Clearly, this latest aggravation is unlikely to deter India from seeking fresh trade opportunities to halt reliance upon China for exports. That puts the UK in an excellent position to reawaken a once vibrant and mutually beneficial trading relationship with the world’s largest democratic nation.
In 1988, the UK was India’s second-largest trading partner. Today, we rank a dismal seventeenth on its list. It is very much a case of “could do better” and with Brexit comes the perfect opportunity to seize the initiative.
Who can doubt that India is an increasingly attractive country with which to do business? Predicted to become a $10tn economy by 2030, this country of 1.353 billion people has a fast-growing middle “consumer” class.
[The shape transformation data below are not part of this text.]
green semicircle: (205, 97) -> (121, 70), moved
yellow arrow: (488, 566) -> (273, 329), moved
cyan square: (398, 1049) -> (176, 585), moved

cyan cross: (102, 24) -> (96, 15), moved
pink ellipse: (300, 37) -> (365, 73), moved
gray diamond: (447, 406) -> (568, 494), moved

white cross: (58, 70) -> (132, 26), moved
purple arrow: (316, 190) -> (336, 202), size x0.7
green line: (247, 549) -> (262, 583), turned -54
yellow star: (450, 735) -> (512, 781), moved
If current economic trends continue, India will be the world’s fifth-largest consumer market by 2025. Moreover, Indian outward foreign direct investment is tipped to surge in the coming years.
As any traveller to India knows, it is a nation with entrepreneurial spirit. That spirit has been successfully exported to the UK. One and a half million people of Indian origin now live in Britain and Indian-owned businesses here have a combined turnover of some £50bnn.
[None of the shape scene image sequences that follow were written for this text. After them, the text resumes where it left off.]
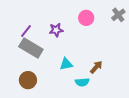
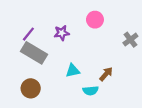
gray cross: (118, 15) -> (130, 40), moved

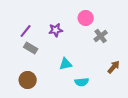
gray cross: (130, 40) -> (101, 36), moved
gray rectangle: (34, 53) -> (31, 48), size x0.6
brown arrow: (106, 74) -> (114, 67), moved

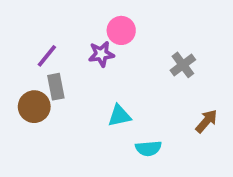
pink circle: (86, 18) -> (121, 30), moved
gray rectangle: (31, 48) -> (56, 87), turned 48
brown circle: (28, 80) -> (34, 107), moved

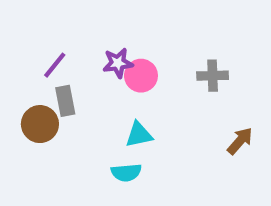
pink circle: (121, 30) -> (141, 76), moved
gray cross: (183, 65) -> (213, 76), turned 35
cyan semicircle: (148, 148) -> (126, 172), moved

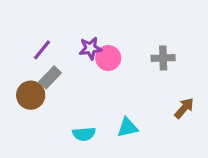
gray rectangle: (65, 101) -> (50, 77), turned 55
cyan triangle: (139, 135) -> (128, 127), moved
cyan semicircle: (126, 172) -> (84, 134), moved

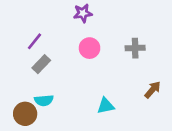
purple star: (90, 48) -> (83, 13), moved
brown circle: (31, 95) -> (25, 114), moved
cyan semicircle: (84, 134) -> (44, 100), moved

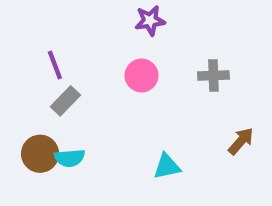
purple star: (83, 13) -> (150, 21), moved
purple line: (34, 41) -> (55, 65), turned -60
brown circle: (25, 114) -> (40, 154), moved

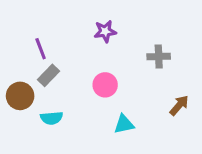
purple star: (150, 21) -> (105, 31), moved
pink circle: (142, 76) -> (105, 85), moved
brown circle: (40, 154) -> (20, 96), moved

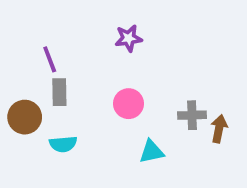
gray cross: (159, 57) -> (192, 115), moved
gray rectangle: (48, 75) -> (59, 92), turned -45
brown arrow: (179, 105) -> (219, 129), turned -30

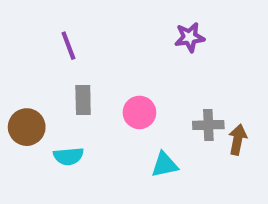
purple star: (129, 38) -> (190, 37), moved
purple line: (50, 59) -> (68, 46), moved
gray rectangle: (59, 92) -> (83, 100), moved

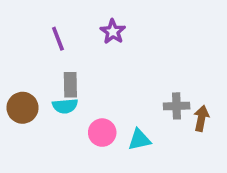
purple star: (190, 37) -> (113, 32), moved, turned -30
pink circle: (139, 112) -> (102, 133), moved
cyan semicircle: (68, 156) -> (65, 106), moved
The UK’s appeal to Indian people shows no signs of abating. London is considered the most attractive city for 53 per cent of India’s fastest-growing companies. 74 per cent of wealthy Indians view the UK favourably from both a lifestyle and business perspective.
Research by the British Council suggests 74 per cent of young educated Indians, the upwardly mobile entrepreneurs of tomorrow, claim to know a “great deal” or a “fair amount” about Britain and British culture.
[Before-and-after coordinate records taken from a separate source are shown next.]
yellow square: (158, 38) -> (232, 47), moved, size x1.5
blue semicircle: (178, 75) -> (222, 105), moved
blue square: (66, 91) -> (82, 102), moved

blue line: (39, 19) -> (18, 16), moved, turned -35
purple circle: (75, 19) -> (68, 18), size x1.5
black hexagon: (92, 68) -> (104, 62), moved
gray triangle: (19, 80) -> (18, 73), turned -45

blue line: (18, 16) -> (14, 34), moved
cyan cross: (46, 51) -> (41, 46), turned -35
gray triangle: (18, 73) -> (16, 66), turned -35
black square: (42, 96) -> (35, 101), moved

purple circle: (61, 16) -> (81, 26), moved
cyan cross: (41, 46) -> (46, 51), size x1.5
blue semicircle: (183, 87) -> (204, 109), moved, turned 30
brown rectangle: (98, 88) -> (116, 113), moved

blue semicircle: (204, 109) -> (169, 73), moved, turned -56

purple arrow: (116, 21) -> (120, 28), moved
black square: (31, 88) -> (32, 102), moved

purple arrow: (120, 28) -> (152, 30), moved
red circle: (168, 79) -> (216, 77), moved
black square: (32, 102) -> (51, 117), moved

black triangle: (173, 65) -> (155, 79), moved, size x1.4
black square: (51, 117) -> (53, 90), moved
This all speaks volumes about a valuable pre-existing “special relationship” just waiting to be built upon. My meetings with small businessmen and women on a recent visit to India left me in no doubt about their enthusiasm to foster relationships with Britain.
Most also welcomed Brexit, seeing it as an opportunity to reinvigorate Commonwealth connections and trade prospects. And why not? The historic, cultural, linguistic and judicial ties that bind us are not to be sniffed at. They will undoubtedly make both concluding a trade deal and the practicalities of trade easier.
Modi highlighted precisely these elements of confluence in his speech to parliament while on an official visit to the UK five years ago. He called for “higher ambitions” between India and the UK, based on the nations being “two strong economies, two strong democracies, two innovative societies.”
Britain, he said, is “an environment that is welcoming and familiar.” He proudly highlighted the fact that Britain is the third-largest investor in India – indeed, the largest investor in the G20 – and that India invests more in Britain than in all the other EU countries combined. The department for international trade should be proactive in taking advantage of such positive perceptions of Britain.
We must promote the ease of doing business in the UK, highlight existing commerce, education and research forums already in place between the two countries and embrace India’s recent recommitment to the Commonwealth as a vehicle for economic collaboration. The Foundation for Independence believes efforts to build trade with India should be put on a par with the allocation of resources to EU and US trade development.
A huge opportunity exists in financial services in particular, notably insurance and banking, which have so far had little penetration into the Indian market, the latter because of a significant lack of access to formal credit.
40 per cent of borrowing in the country comprises informal loans taken at high rates of interest, and that a further 25 per cent of borrowing is “invisible,” suggesting established players are potentially missing out on a $270bnn untapped demand for capital.
Now is a particularly auspicious time to right a wrong. The neglect of our Commonwealth trading partners during the years of our EU membership. Once robust, the Eurozone is now stagnating, and our future economic relationship with Europe is no longer looking as bright as it was. Britain too must look beyond its own doorstep, and where better than the buoyant, emerging market of India?